§ **The problem**:
Of all the lines in the entries below, give again exactly those starting at the line containing "Έτος ίδρυσης" and ending at the line containing "Πρωτάθλημα Δ' Εθνικής", both ends included, and no others.

§ **Records to process**:

----

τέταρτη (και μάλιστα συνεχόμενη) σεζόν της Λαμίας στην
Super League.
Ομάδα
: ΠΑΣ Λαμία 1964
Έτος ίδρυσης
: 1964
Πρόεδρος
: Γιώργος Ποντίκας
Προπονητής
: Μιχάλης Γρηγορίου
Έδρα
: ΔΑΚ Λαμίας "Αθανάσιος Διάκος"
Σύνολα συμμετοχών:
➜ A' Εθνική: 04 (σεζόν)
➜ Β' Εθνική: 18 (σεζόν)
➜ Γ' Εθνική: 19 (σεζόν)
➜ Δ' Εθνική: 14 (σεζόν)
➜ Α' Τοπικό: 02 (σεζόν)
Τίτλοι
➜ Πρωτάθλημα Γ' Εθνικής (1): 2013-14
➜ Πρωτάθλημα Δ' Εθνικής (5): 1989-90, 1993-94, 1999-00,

----

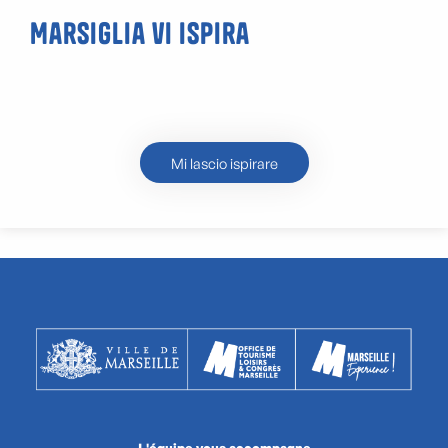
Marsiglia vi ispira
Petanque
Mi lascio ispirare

----

§ **Response**:
Έτος ίδρυσης
: 1964
Πρόεδρος
: Γιώργος Ποντίκας
Προπονητής
: Μιχάλης Γρηγορίου
Έδρα
: ΔΑΚ Λαμίας "Αθανάσιος Διάκος"
Σύνολα συμμετοχών:
➜ A' Εθνική: 04 (σεζόν)
➜ Β' Εθνική: 18 (σεζόν)
➜ Γ' Εθνική: 19 (σεζόν)
➜ Δ' Εθνική: 14 (σεζόν)
➜ Α' Τοπικό: 02 (σεζόν)
Τίτλοι
➜ Πρωτάθλημα Γ' Εθνικής (1): 2013-14
➜ Πρωτάθλημα Δ' Εθνικής (5): 1989-90, 1993-94, 1999-00,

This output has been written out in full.